### Problem
Write the records below out again word for word, with the pictures removed.

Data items
=-=-=-=-=

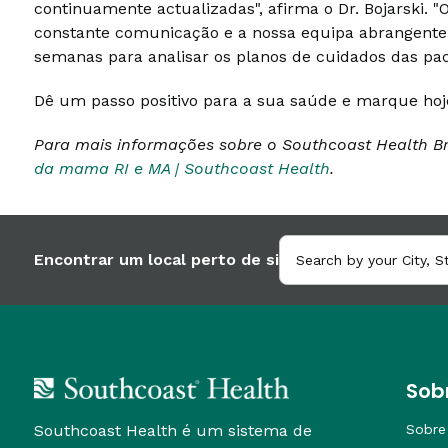
continuamente actualizadas", afirma o Dr. Bojarski. "
constante comunicação e a nossa equipa abrangente
semanas para analisar os planos de cuidados das pac
Dê um passo positivo para a sua saúde e marque ho
Para mais informações sobre o Southcoast Health Bre
da mama RI e MA | Southcoast Health
.
Encontrar um local perto de si
Sob
Southcoast Health é um sistema de
Sobre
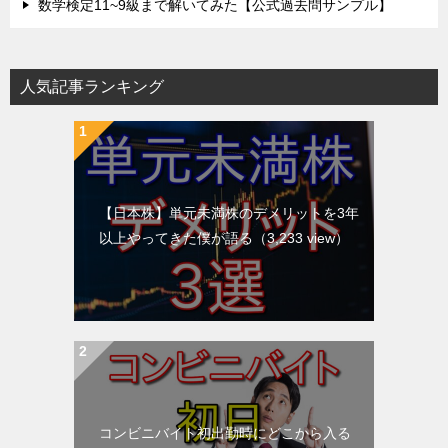
数学検定11~9級まで解いてみた【公式過去問サンプル】
人気記事ランキング
【日本株】単元未満株のデメリットを3年
以上やってきた僕が語る
（3,233 view）
コンビニバイト初出勤時にどこから入る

=-=-=-=-=

### Response
continuamente actualizadas", afirma o Dr. Bojarski. "
constante comunicação e a nossa equipa abrangente
semanas para analisar os planos de cuidados das pac
Dê um passo positivo para a sua saúde e marque ho
Para mais informações sobre o Southcoast Health Bre
da mama RI e MA | Southcoast Health
.
Encontrar um local perto de si
Sob
Southcoast Health é um sistema de
Sobre
数学検定11~9級まで解いてみた【公式過去問サンプル】
人気記事ランキング
【日本株】単元未満株のデメリットを3年
以上やってきた僕が語る
（3,233 view）
コンビニバイト初出勤時にどこから入る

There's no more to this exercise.